This is my first experience of a proper Japanese Garden, and it was at the Shirotori Garden, where previously the closest I got to see one was a bonsai garden. This garden was designed to represent paths running along the banks of streams and ponds. The man-made mound is meant to represent Mt Ontake, the second highest volcano in Japan, and the stream running through the gardens is the Kiso River. The garden is typical of a Japanese design where it is a miniature of what an ideal garden should look like. The area is about 3.7 hectares, but it was very pleasant to walk around. As with any Japanese gardens it had a Seiu-tei (tea ceremony complex) consisting of a tea ceremony house and a Shioiri-tei (tea room). This was one main reason why I visited this garden today as it was the Spring Romanticism event, one of the few annual special events the garden holds. They have special tea ceremonies, markets and a garden concert. I did enjoy a short cut version of a tea ceremony – I sat down and got served my Mancha and sweet. The proper tea ceremony takes up to 3 hours and I came in the middle of one (and I didn’t make a booking!) nonetheless, I enjoyed my Mancha and sweet. Tea ceremonies dates as far back as the 9th century. I am also reading The Way of the Tea by Aaron Fisher, which tells about the history and stories of tea. It is an interesting read and lets me understand where this sublime practice of enjoying such a simple beverage originated.

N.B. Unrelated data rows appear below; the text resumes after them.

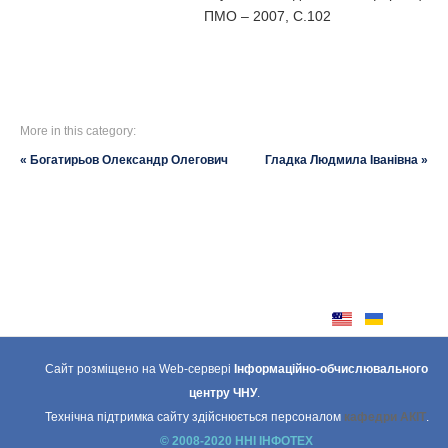
ПМО – 2007, С.102
More in this category:
« Богатирьов Олександр Олегович
Гладка Людмила Іванівна »
Сайт розміщено на Web-сервері
Інформаційно-обчислювального
центру ЧНУ
.
Технічна підтримка сайту здійснюється персоналом
кафедри АКІТ
.
© 2008-2020 ННІ ІНФОТЕХ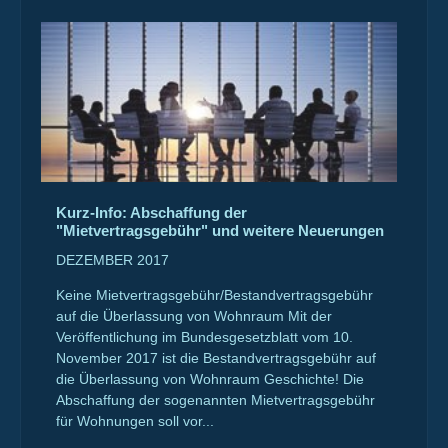
Kurz-Info: Abschaffung der
"Mietvertragsgebühr" und weitere Neuerungen
DEZEMBER 2017
Keine Mietvertragsgebühr/Bestandvertragsgebühr
auf die Überlassung von Wohnraum Mit der
Veröffentlichung im Bundesgesetzblatt vom 10.
November 2017 ist die Bestandvertragsgebühr auf
die Überlassung von Wohnraum Geschichte! Die
Abschaffung der sogenannten Mietvertragsgebühr
für Wohnungen soll vor...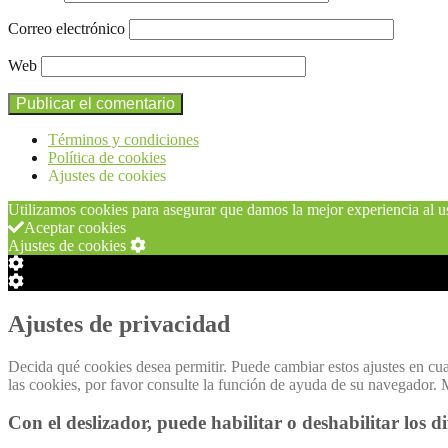
Correo electrónico
Web
Términos y condiciones
Política de cookies
Ajustes de cookies
Utilizamos cookies para asegurar que damos la mejor experiencia al us
Aceptar cookies
Ajustes de cookies
Configuración
de
Configuración
Cookie
de
Box
Cookie
Ajustes de privacidad
Box
Decida qué cookies desea permitir. Puede cambiar estos ajustes en cu
las cookies, por favor consulte la función de ayuda de su
Con el deslizador, puede habilitar o deshabilitar los di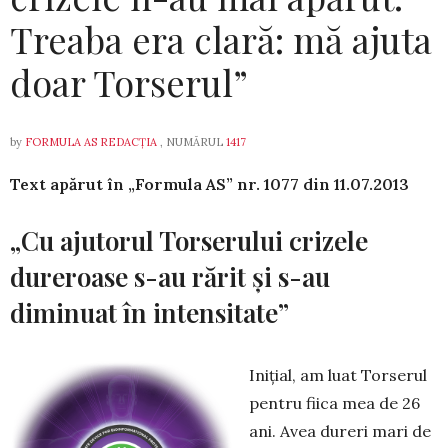
Treaba era clară: mă ajuta
doar Torserul”
by
FORMULA AS REDACȚIA
, NUMĂRUL
1417
Text apărut în „Formula AS” nr. 1077 din­ 11.07.2013
„Cu ajutorul Torserului crizele
dureroase s-au rărit şi s-au
diminuat în intensitate”
Iniţial, am luat Torserul
pentru fiica mea de 26
ani. Avea dureri mari de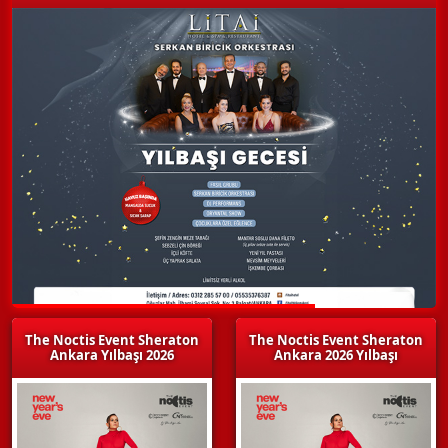
The Noctis Event Sheraton
The Noctis Event Sheraton
Ankara Yılbaşı 2026
Ankara 2026 Yılbaşı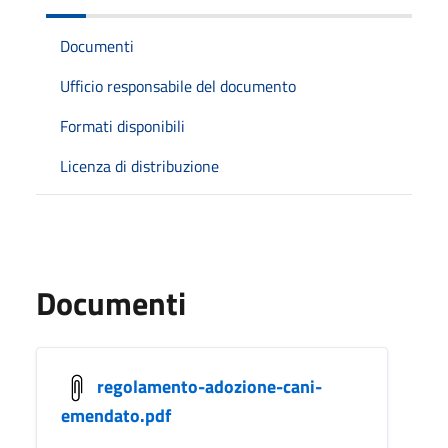
Documenti
Ufficio responsabile del documento
Formati disponibili
Licenza di distribuzione
Documenti
regolamento-adozione-cani-
emendato.pdf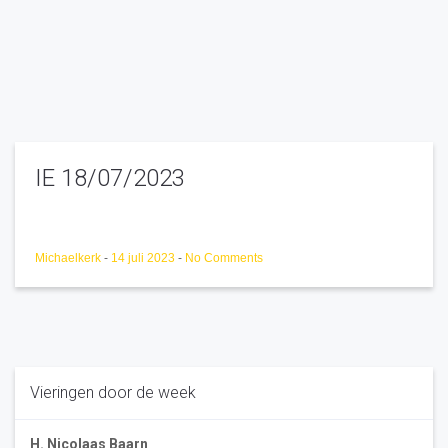
IE 18/07/2023
Michaelkerk
-
14 juli 2023
-
No Comments
Vieringen door de week
H. Nicolaas Baarn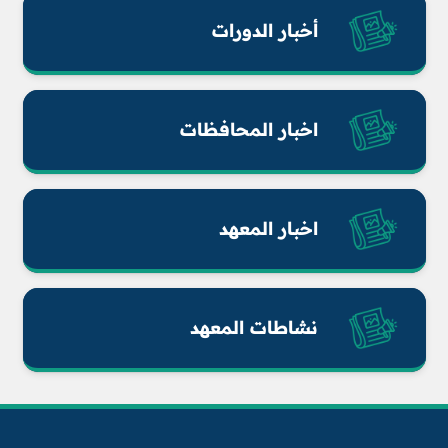
أخبار الدورات
اخبار المحافظات
اخبار المعهد
نشاطات المعهد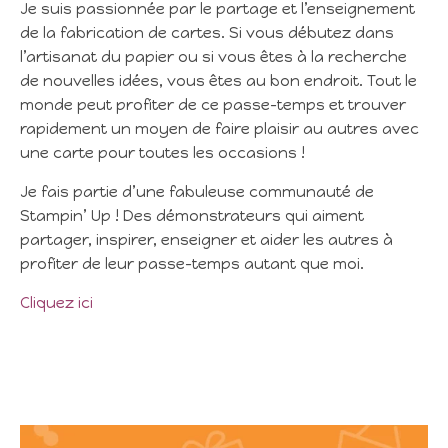
Je suis passionnée par le partage et l’enseignement
de la fabrication de cartes. Si vous débutez dans
l’artisanat du papier ou si vous êtes à la recherche
de nouvelles idées, vous êtes au bon endroit. Tout le
monde peut profiter de ce passe-temps et trouver
rapidement un moyen de faire plaisir au autres avec
une carte pour toutes les occasions !
Je fais partie d’une fabuleuse communauté de
Stampin’ Up ! Des démonstrateurs qui aiment
partager, inspirer, enseigner et aider les autres à
profiter de leur passe-temps autant que moi.
Cliquez ici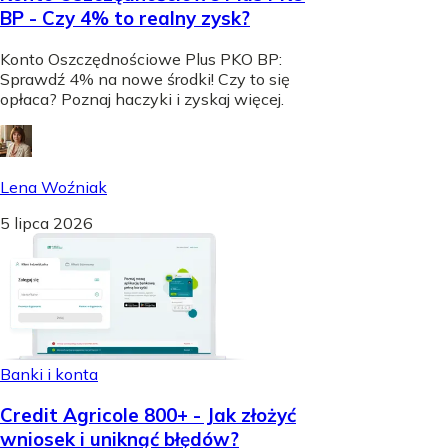
BP - Czy 4% to realny zysk?
Konto Oszczędnościowe Plus PKO BP:
Sprawdź 4% na nowe środki! Czy to się
opłaca? Poznaj haczyki i zyskaj więcej.
Lena Woźniak
5 lipca 2026
Banki i konta
Credit Agricole 800+ - Jak złożyć
wniosek i uniknąć błędów?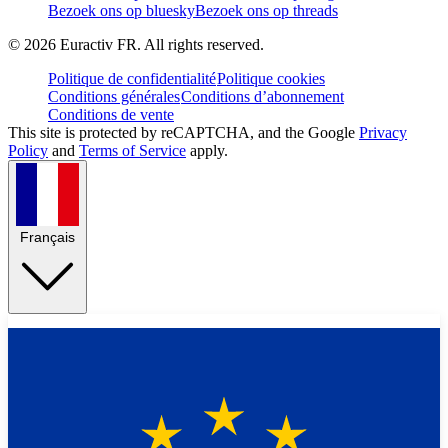
Bezoek ons op bluesky
Bezoek ons op threads
©
2026
Euractiv FR. All rights reserved.
Politique de confidentialité
Politique cookies
Conditions générales
Conditions d’abonnement
Conditions de vente
This site is protected by reCAPTCHA, and the Google
Privacy
Policy
and
Terms of Service
apply.
Français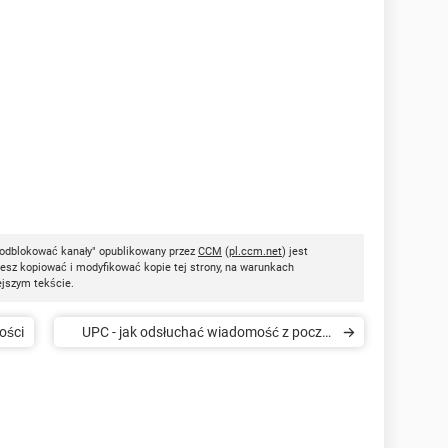
 odblokować kanały" opublikowany przez
CCM
(
pl.ccm.net
) jest
esz kopiować i modyfikować kopie tej strony, na warunkach
ejszym tekście.
ości
UPC - jak odsłuchać wiadomość z poczty
głosowej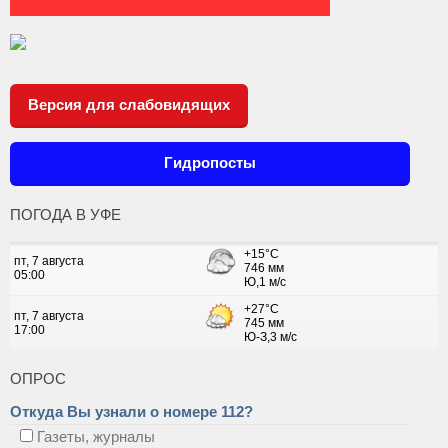
Версия для слабовидящих
Гидропосты
ПОГОДА В УФЕ
ОПРОС
Откуда Вы узнали о номере 112?
Газеты, журналы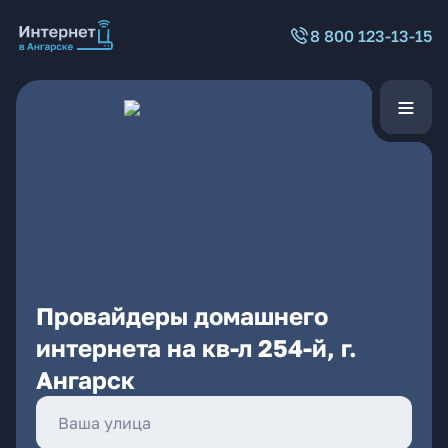
8 800 123-13-15
Провайдеры домашнего
интернета на кв-л 254-й, г.
Ангарск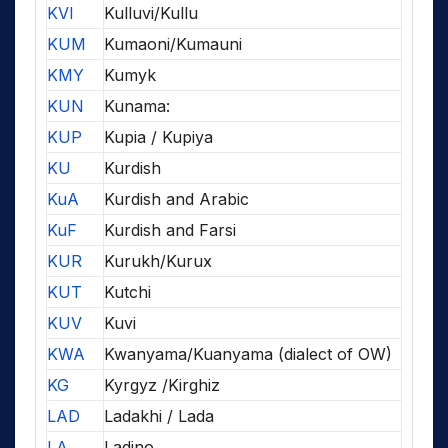
KVI
Kulluvi/Kullu
KUM
Kumaoni/Kumauni
KMY
Kumyk
KUN
Kunama:
KUP
Kupia / Kupiya
KU
Kurdish
KuA
Kurdish and Arabic
KuF
Kurdish and Farsi
KUR
Kurukh/Kurux
KUT
Kutchi
KUV
Kuvi
KWA
Kwanyama/Kuanyama (dialect of OW)
KG
Kyrgyz /Kirghiz
LAD
Ladakhi / Lada
LA
Ladino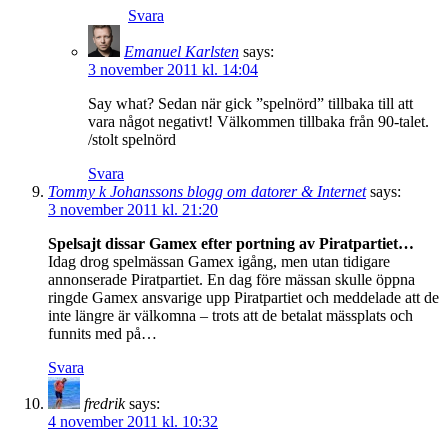
Svara
Emanuel Karlsten
says:
3 november 2011 kl. 14:04
Say what? Sedan när gick ”spelnörd” tillbaka till att
vara något negativt! Välkommen tillbaka från 90-talet.
/stolt spelnörd
Svara
Tommy k Johanssons blogg om datorer & Internet
says:
3 november 2011 kl. 21:20
Spelsajt dissar Gamex efter portning av Piratpartiet…
Idag drog spelmässan Gamex igång, men utan tidigare
annonserade Piratpartiet. En dag före mässan skulle öppna
ringde Gamex ansvarige upp Piratpartiet och meddelade att de
inte längre är välkomna – trots att de betalat mässplats och
funnits med på…
Svara
fredrik
says:
4 november 2011 kl. 10:32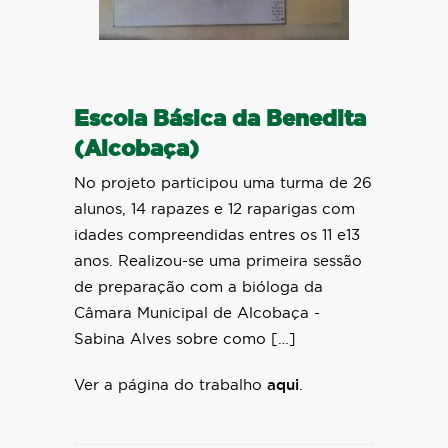
Escola Básica da Benedita
(Alcobaça)
No projeto participou uma turma de 26
alunos, 14 rapazes e 12 raparigas com
idades compreendidas entres os 11 e13
anos. Realizou-se uma primeira sessão
de preparação com a bióloga da
Câmara Municipal de Alcobaça -
Sabina Alves sobre como […]
Ver a página do trabalho
aqui
.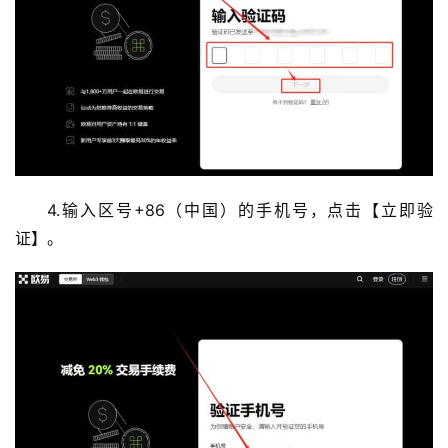
4.输入区号+86（中国）的手机号，点击【立即验
证】。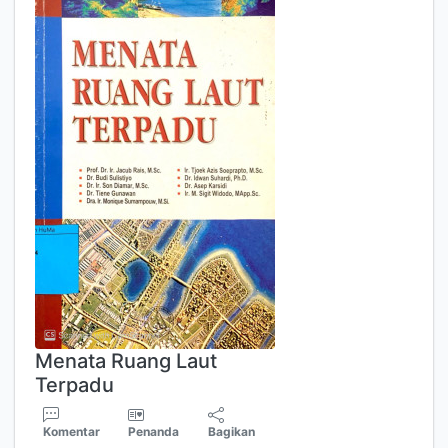
Menata Ruang Laut
Terpadu
Komentar
Penanda
Bagikan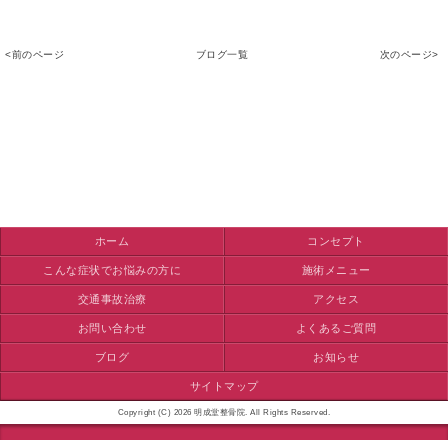
<前のページ
ブログ一覧
次のページ>
ホーム
コンセプト
こんな症状でお悩みの方に
施術メニュー
交通事故治療
アクセス
お問い合わせ
よくあるご質問
ブログ
お知らせ
サイトマップ
Copyright (C) 2026 明成堂整骨院. All Rights Reserved.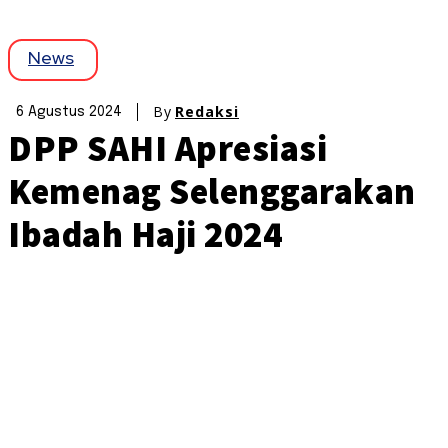
News
By
Redaksi
6 Agustus 2024
DPP SAHI Apresiasi
Kemenag Selenggarakan
Ibadah Haji 2024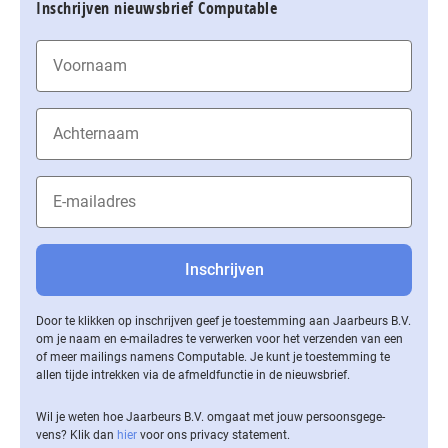
Inschrijven nieuwsbrief Computable
Door te klikken op inschrijven geef je toestemming aan Jaarbeurs B.V.
om je naam en e-mailadres te verwerken voor het verzenden van een
of meer mailings namens Computable. Je kunt je toestemming te
allen tijde intrekken via de af­meld­func­tie in de nieuwsbrief.
Wil je weten hoe Jaarbeurs B.V. omgaat met jouw per­soons­ge­ge­
vens? Klik dan
hier
voor ons privacy statement.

The tea ceremony for the public was at the Shioiri-tei (tea room) in an open garden. The Seiu-tei (tea ceremony house) was a beautiful complex of tea rooms designed after an image of a swan “Shirotori” flying down to rest it wings.
All around the garden elements typical of a Japanese garden such as stone lanterns, basins, bridges, rocks and sand, trees and water are visible.
As it was the 5th of May, Kodomo-no-hi is celebrated all over Japan and there would be fish banners hanging from apartment balconies, houses, temples and here at the park.
I had a most relaxing, wonderful day at the Shirotori Garden. Mental note to self, I must come back in Autumn, when all the Japanese maples change colours as well as for a proper tea ceremony.